Empirical likelihood inference in randomized clinical trials.

机构信息

Department of Mathematics and Statistics, The University of Toledo, Toledo, USA.

出版信息

Stat Methods Med Res. 2018 Dec;27(12):3770-3784. doi: 10.1177/0962280217711205. Epub 2017 Jul 5.

Abstract

In individually randomized controlled trials, in addition to the primary outcome, information is often available on a number of covariates prior to randomization. This information is frequently utilized to undertake adjustment for baseline characteristics in order to increase precision of the estimation of average treatment effects; such adjustment is usually performed via covariate adjustment in outcome regression models. Although the use of covariate adjustment is widely seen as desirable for making treatment effect estimates more precise and the corresponding hypothesis tests more powerful, there are considerable concerns that objective inference in randomized clinical trials can potentially be compromised. In this paper, we study an empirical likelihood approach to covariate adjustment and propose two unbiased estimating functions that automatically decouple evaluation of average treatment effects from regression modeling of covariate-outcome relationships.
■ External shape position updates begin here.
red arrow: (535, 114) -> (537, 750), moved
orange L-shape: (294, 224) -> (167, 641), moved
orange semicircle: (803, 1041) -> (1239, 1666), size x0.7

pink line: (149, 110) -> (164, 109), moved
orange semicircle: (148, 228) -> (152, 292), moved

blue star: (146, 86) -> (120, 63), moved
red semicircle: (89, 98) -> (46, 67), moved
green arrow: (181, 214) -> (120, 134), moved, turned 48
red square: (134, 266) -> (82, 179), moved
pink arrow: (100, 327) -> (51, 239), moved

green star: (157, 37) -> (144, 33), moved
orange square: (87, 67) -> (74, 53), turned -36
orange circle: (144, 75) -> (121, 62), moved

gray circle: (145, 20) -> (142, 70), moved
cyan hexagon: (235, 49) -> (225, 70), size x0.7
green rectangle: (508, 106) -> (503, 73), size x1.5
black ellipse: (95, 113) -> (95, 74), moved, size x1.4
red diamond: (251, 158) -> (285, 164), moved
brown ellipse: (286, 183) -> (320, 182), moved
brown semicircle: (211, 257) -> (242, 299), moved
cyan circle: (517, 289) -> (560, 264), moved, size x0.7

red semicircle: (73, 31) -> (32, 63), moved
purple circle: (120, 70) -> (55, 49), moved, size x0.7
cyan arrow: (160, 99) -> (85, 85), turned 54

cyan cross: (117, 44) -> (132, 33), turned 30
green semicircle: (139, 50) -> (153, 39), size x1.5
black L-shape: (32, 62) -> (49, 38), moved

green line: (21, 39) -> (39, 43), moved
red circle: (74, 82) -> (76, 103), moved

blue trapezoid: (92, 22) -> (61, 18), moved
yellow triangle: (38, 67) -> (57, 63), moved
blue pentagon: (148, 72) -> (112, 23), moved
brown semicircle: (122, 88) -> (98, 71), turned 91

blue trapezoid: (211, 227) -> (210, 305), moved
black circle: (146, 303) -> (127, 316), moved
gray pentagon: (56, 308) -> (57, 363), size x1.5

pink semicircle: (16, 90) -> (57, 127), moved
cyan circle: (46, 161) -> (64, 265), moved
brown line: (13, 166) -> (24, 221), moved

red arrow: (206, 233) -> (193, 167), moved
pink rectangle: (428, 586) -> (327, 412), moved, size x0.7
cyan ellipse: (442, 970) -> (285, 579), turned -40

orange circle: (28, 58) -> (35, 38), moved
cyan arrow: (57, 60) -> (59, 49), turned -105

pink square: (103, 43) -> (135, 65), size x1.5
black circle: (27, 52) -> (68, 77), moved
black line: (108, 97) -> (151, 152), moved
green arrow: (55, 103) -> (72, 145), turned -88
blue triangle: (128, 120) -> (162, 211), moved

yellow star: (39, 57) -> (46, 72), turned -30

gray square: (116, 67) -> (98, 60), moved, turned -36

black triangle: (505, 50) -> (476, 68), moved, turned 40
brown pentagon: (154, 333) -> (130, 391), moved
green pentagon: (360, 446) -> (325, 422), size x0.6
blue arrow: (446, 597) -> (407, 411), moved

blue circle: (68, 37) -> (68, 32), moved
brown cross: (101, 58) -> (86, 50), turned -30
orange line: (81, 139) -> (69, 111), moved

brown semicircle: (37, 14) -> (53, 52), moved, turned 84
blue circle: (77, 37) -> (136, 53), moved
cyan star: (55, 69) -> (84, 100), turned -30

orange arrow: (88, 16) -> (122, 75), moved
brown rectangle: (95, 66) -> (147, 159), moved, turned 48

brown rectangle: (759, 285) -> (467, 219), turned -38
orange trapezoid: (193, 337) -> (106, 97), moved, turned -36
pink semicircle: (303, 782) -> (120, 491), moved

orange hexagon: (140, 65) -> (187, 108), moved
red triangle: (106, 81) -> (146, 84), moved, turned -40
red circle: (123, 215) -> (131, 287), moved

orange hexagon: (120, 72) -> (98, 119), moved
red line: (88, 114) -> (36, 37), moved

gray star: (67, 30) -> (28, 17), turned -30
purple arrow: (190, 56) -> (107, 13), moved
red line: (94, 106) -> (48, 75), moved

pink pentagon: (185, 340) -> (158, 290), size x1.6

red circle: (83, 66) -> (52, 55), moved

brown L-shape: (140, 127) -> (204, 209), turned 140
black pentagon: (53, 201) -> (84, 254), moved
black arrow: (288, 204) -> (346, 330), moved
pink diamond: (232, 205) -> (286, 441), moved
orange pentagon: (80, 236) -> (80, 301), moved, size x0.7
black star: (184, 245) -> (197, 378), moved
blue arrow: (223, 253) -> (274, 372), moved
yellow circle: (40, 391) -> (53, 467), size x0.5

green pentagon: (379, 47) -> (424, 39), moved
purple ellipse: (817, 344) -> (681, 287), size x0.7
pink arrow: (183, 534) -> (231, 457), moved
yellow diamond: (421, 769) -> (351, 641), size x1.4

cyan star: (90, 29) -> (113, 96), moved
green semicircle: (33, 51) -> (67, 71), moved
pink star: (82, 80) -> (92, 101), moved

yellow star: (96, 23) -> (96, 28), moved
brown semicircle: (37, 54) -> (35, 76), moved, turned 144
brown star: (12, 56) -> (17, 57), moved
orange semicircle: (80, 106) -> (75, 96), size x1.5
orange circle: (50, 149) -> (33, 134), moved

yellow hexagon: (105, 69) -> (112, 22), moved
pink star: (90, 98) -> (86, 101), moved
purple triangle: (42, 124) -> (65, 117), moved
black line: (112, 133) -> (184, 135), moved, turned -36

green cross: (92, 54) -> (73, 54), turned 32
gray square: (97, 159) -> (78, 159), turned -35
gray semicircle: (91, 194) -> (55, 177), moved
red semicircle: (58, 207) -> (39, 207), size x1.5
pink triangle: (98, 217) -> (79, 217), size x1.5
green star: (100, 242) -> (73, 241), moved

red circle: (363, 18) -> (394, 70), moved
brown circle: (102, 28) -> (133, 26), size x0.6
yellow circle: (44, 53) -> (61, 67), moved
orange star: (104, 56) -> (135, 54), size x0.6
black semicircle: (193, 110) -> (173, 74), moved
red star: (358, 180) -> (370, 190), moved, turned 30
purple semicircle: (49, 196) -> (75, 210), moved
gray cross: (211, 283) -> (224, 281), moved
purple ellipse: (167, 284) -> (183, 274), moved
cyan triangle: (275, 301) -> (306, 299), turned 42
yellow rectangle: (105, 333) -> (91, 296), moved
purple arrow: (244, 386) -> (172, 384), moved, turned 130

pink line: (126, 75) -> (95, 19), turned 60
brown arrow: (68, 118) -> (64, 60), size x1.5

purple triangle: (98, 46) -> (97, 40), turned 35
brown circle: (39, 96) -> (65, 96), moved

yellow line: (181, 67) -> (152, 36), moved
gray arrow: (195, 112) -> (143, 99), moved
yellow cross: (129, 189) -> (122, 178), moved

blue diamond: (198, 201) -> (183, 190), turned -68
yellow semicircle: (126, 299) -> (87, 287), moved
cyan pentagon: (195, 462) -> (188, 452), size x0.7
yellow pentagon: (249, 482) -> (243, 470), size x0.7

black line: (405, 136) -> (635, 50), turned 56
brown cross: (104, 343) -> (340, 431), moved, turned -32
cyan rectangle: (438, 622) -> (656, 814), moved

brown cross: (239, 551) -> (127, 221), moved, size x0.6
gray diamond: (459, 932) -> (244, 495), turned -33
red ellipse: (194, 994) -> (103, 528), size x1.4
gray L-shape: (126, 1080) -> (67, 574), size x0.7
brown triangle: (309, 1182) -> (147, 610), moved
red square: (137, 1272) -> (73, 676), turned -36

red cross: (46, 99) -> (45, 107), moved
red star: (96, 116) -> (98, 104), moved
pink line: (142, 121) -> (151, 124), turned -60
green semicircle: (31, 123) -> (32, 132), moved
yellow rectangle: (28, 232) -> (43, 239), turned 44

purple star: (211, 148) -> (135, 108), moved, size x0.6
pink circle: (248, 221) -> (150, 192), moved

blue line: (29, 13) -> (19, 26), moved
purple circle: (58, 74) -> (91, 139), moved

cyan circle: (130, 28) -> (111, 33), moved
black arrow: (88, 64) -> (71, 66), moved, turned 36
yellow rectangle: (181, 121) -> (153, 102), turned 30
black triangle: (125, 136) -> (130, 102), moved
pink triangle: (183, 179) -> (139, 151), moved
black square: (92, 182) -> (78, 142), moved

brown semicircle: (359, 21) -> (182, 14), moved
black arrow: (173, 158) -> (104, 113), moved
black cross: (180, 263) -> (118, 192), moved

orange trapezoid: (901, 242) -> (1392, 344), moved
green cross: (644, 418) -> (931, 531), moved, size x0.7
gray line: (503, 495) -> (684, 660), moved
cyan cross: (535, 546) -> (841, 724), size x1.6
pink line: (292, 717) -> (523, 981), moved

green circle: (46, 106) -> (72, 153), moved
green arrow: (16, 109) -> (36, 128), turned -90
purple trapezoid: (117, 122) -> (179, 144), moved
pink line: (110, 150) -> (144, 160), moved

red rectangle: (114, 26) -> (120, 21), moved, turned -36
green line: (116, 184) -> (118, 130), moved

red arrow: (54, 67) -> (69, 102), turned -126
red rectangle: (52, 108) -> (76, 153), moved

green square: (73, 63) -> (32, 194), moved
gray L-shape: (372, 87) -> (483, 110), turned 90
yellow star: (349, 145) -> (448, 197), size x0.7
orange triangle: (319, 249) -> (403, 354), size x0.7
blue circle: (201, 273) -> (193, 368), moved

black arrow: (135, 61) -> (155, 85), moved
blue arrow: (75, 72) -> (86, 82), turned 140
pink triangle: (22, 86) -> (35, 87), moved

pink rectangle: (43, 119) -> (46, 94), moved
The resulting empirical likelihood estimator of the average treatment effect is as efficient as the existing efficient adjusted estimators when separate treatment-specific working regression models are correctly specified, yet are at least as efficient as the existing efficient adjusted estimators for any given treatment-specific working regression models whether or not they coincide with the true treatment-specific covariate-outcome relationships. We present a simulation study to compare the finite sample performance of various methods along with some results on analysis of a data set from an HIV clinical trial. The simulation results indicate that the proposed empirical likelihood approach is more efficient and powerful than its competitors when the working covariate-outcome relationships by treatment status are misspecified.

摘要

在个体随机对照试验中,除了主要结局外,通常在随机化之前就有许多协变量的信息。这些信息经常被用于进行基线特征的调整,以提高平均治疗效果估计的精度;这种调整通常通过结局回归模型中的协变量调整来实现。尽管协变量调整的使用被广泛认为是使治疗效果估计更精确和相应的假设检验更有力的,但人们相当担心随机临床试验中的客观推断可能会受到影响。在本文中,我们研究了一种经验似然方法来进行协变量调整,并提出了两个无偏估计函数,它们自动将平均治疗效果的评估与协变量-结局关系的回归建模分离。当分别指定特定于处理的工作回归模型正确时,所得的平均治疗效果的经验似然估计与现有的有效调整估计一样有效,但对于任何给定的特定于处理的工作回归模型,无论它们是否与真实的特定于处理的协变量-结局关系一致,至少与现有的有效调整估计一样有效。我们进行了一项模拟研究,比较了各种方法的有限样本性能,并对来自 HIV 临床试验的数据集的分析结果进行了一些探讨。模拟结果表明,当处理状态的工作协变量-结局关系被错误指定时,所提出的经验似然方法比其竞争者更有效和有力。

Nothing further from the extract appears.